The new building was designed in the neoclassical style, built in yellow brick with ashlar stone dressings and was completed in 1796. It was arcaded on the ground floor, so that markets could be held, with an assembly room on the first floor. The design involved a symmetrical main frontage with three bays facing onto the Market Place; the central bay, which slightly projected forward, featured a large opening on the ground floor with an oval cartouche above inscribed with the words "Erected in the year 1796". There was a central three-part sash window with glazing bars on the first floor and, at roof level, a dentiled pediment with a cartouche, containing a floral motif, in the tympanum. The outer bays contained narrower openings on the ground floor, sash windows on the first floor and a dentilled cornice above. Internally, the principal room was the assembly hall on the first floor which was initially used as a room for collecting rents.
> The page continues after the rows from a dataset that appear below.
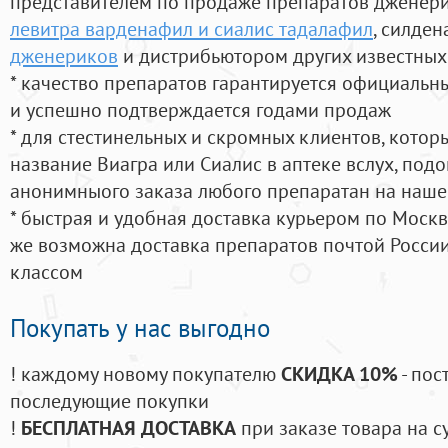
представителем по продаже препаратов дженер
левитра варденафил и сиалис тадалафил
, силде
дженериков
и дистрибьютором других известных
* качество препаратов гарантируется официаль
и успешно подтверждается годами продаж
* для стестинельных и скромных клиентов, кото
название Виагра или Сиалис в аптеке вслух, под
анонимныого заказа любого препаратан на наше
* быстрая и удобная доставка курьером по Москве
же возможна доставка препаратов почтой России
классом
Покупать у нас выгодно
! каждому новому покупателю
СКИДКА 10%
- пос
последующие покупки
!
БЕСПЛАТНАЯ ДОСТАВКА
при заказе товара на с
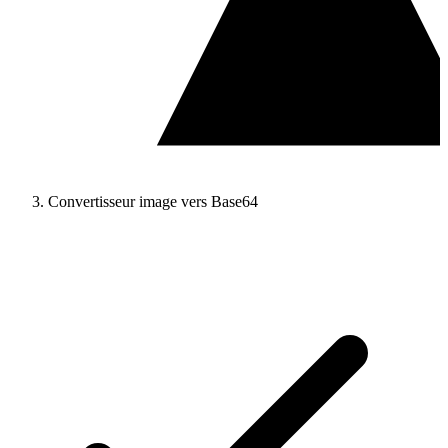
Convertisseur image vers Base64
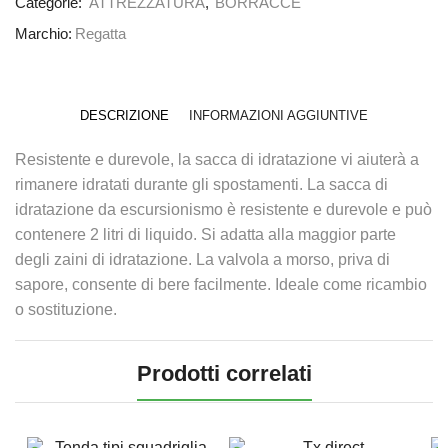
Categorie:
ATTREZZATURA
,
BORRACCE
Marchio:
Regatta
DESCRIZIONE
INFORMAZIONI AGGIUNTIVE
Resistente e durevole, la sacca di idratazione vi aiuterà a
rimanere idratati durante gli spostamenti. La sacca di
idratazione da escursionismo è resistente e durevole e può
contenere 2 litri di liquido. Si adatta alla maggior parte
degli zaini di idratazione. La valvola a morso, priva di
sapore, consente di bere facilmente. Ideale come ricambio
o sostituzione.
Prodotti correlati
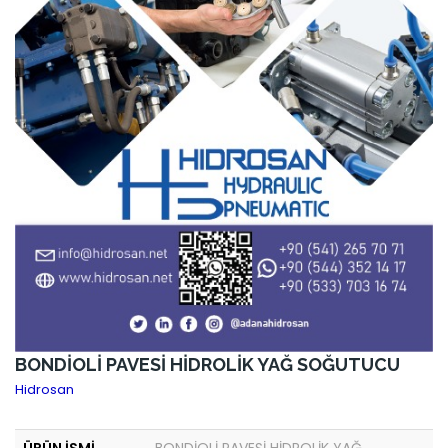
BONDİOLİ PAVESİ HİDROLİK YAĞ SOĞUTUCU
Hidrosan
The assembly room on the first floor of the building, which at the time was referred to as the "Market Cross Hall", was also used as a classroom for the local school which became known as "the Cross School", recalling the name of the building. The rear of the building was fitted out so that it could be used as a home by the schoolmaster and his family. In 1804, the Yorkshire diarist, Robert Sharp, was appointed schoolmaster and he often referred to the building and the school in his diaries. A central bell tower, which was surmounted by an octagonal belfry, a Baroque style dome and a weather vane, was installed in the centre of the roof in 1897. The bell tower contained a clock, designed and manufactured by Potts of Leeds, which displayed clock faces on the back and the sides and a large circular plaque on the front; the plaque recorded the fact that the bell tower was commissioned to commemorate the Diamond Jubilee of Queen Victoria.

South Cave Parish Council, which was formed in 1896, first used the market hall as its meeting place from 1906. After the First World War, a roll of honour was installed on the front of the town hall to commemorate the service of local people who had taken part in the war. In 1935, as part of events intended to commemorate the Silver Jubilee of George V, the original faces of the clock were replaced with illuminated dials, the lighting for which was financed by public subscription.

A programme of refurbishment works was undertaken at the town hall in 2010: the works involved enclosing the openings on the ground floor with glass, as well as relocating the roll of honour from the front of the building to the south side of the building.